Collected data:
========================================================================
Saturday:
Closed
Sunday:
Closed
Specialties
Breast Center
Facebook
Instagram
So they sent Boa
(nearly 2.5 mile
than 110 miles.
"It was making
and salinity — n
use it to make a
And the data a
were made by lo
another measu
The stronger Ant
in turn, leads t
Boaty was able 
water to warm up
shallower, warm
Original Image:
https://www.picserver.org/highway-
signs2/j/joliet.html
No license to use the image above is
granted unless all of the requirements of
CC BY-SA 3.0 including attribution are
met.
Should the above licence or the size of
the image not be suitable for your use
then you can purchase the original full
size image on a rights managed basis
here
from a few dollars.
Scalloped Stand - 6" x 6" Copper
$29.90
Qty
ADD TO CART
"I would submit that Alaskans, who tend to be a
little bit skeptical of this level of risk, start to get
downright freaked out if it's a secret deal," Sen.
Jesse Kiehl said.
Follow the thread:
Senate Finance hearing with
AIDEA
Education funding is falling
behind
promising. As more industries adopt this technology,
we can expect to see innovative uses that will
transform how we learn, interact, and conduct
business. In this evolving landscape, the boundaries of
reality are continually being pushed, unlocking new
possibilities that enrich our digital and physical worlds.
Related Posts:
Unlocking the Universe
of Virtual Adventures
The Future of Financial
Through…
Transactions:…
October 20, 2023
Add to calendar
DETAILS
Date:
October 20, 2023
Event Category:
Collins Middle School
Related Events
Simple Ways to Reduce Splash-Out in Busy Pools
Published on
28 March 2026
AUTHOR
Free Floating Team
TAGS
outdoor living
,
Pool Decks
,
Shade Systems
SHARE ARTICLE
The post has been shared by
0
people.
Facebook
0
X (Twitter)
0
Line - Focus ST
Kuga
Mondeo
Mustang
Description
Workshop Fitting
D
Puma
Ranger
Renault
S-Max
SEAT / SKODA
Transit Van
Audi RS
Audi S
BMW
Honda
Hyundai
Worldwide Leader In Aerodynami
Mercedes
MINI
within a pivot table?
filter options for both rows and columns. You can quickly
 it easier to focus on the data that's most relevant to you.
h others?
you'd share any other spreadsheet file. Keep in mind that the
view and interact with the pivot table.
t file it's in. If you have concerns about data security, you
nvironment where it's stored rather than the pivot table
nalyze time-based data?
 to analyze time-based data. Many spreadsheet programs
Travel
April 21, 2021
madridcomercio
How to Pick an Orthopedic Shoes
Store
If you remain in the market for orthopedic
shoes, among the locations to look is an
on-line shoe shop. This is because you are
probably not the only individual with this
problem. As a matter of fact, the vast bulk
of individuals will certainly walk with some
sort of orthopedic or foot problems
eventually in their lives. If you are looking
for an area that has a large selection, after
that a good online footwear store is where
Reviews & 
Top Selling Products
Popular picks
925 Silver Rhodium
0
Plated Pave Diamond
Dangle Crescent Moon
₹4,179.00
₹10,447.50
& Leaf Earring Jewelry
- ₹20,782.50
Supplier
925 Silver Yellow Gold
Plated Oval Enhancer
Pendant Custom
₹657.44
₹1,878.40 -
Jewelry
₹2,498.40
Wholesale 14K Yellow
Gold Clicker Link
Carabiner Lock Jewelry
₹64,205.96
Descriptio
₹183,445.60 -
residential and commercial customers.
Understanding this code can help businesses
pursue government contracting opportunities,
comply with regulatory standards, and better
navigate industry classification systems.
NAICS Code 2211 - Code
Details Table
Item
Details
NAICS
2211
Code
========================================================================
• _DIRECTIONS FOR THIS TASK_
Nothing may be omitted. Restate all of the entries exactly.

• _SOLUTION FOR THIS PROBLEM_
Saturday:
Closed
Sunday:
Closed
Specialties
Breast Center
Facebook
Instagram
So they sent Boa
(nearly 2.5 mile
than 110 miles.
"It was making
and salinity — n
use it to make a
And the data a
were made by lo
another measu
The stronger Ant
in turn, leads t
Boaty was able 
water to warm up
shallower, warm
Original Image:
https://www.picserver.org/highway-
signs2/j/joliet.html
No license to use the image above is
granted unless all of the requirements of
CC BY-SA 3.0 including attribution are
met.
Should the above licence or the size of
the image not be suitable for your use
then you can purchase the original full
size image on a rights managed basis
here
from a few dollars.
Scalloped Stand - 6" x 6" Copper
$29.90
Qty
ADD TO CART
"I would submit that Alaskans, who tend to be a
little bit skeptical of this level of risk, start to get
downright freaked out if it's a secret deal," Sen.
Jesse Kiehl said.
Follow the thread:
Senate Finance hearing with
AIDEA
Education funding is falling
behind
promising. As more industries adopt this technology,
we can expect to see innovative uses that will
transform how we learn, interact, and conduct
business. In this evolving landscape, the boundaries of
reality are continually being pushed, unlocking new
possibilities that enrich our digital and physical worlds.
Related Posts:
Unlocking the Universe
of Virtual Adventures
The Future of Financial
Through…
Transactions:…
October 20, 2023
Add to calendar
DETAILS
Date:
October 20, 2023
Event Category:
Collins Middle School
Related Events
Simple Ways to Reduce Splash-Out in Busy Pools
Published on
28 March 2026
AUTHOR
Free Floating Team
TAGS
outdoor living
,
Pool Decks
,
Shade Systems
SHARE ARTICLE
The post has been shared by
0
people.
Facebook
0
X (Twitter)
0
Line - Focus ST
Kuga
Mondeo
Mustang
Description
Workshop Fitting
D
Puma
Ranger
Renault
S-Max
SEAT / SKODA
Transit Van
Audi RS
Audi S
BMW
Honda
Hyundai
Worldwide Leader In Aerodynami
Mercedes
MINI
within a pivot table?
filter options for both rows and columns. You can quickly
 it easier to focus on the data that's most relevant to you.
h others?
you'd share any other spreadsheet file. Keep in mind that the
view and interact with the pivot table.
t file it's in. If you have concerns about data security, you
nvironment where it's stored rather than the pivot table
nalyze time-based data?
 to analyze time-based data. Many spreadsheet programs
Travel
April 21, 2021
madridcomercio
How to Pick an Orthopedic Shoes
Store
If you remain in the market for orthopedic
shoes, among the locations to look is an
on-line shoe shop. This is because you are
probably not the only individual with this
problem. As a matter of fact, the vast bulk
of individuals will certainly walk with some
sort of orthopedic or foot problems
eventually in their lives. If you are looking
for an area that has a large selection, after
that a good online footwear store is where
Reviews & 
Top Selling Products
Popular picks
925 Silver Rhodium
0
Plated Pave Diamond
Dangle Crescent Moon
₹4,179.00
₹10,447.50
& Leaf Earring Jewelry
- ₹20,782.50
Supplier
925 Silver Yellow Gold
Plated Oval Enhancer
Pendant Custom
₹657.44
₹1,878.40 -
Jewelry
₹2,498.40
Wholesale 14K Yellow
Gold Clicker Link
Carabiner Lock Jewelry
₹64,205.96
Descriptio
₹183,445.60 -
residential and commercial customers.
Understanding this code can help businesses
pursue government contracting opportunities,
comply with regulatory standards, and better
navigate industry classification systems.
NAICS Code 2211 - Code
Details Table
Item
Details
NAICS
2211
Code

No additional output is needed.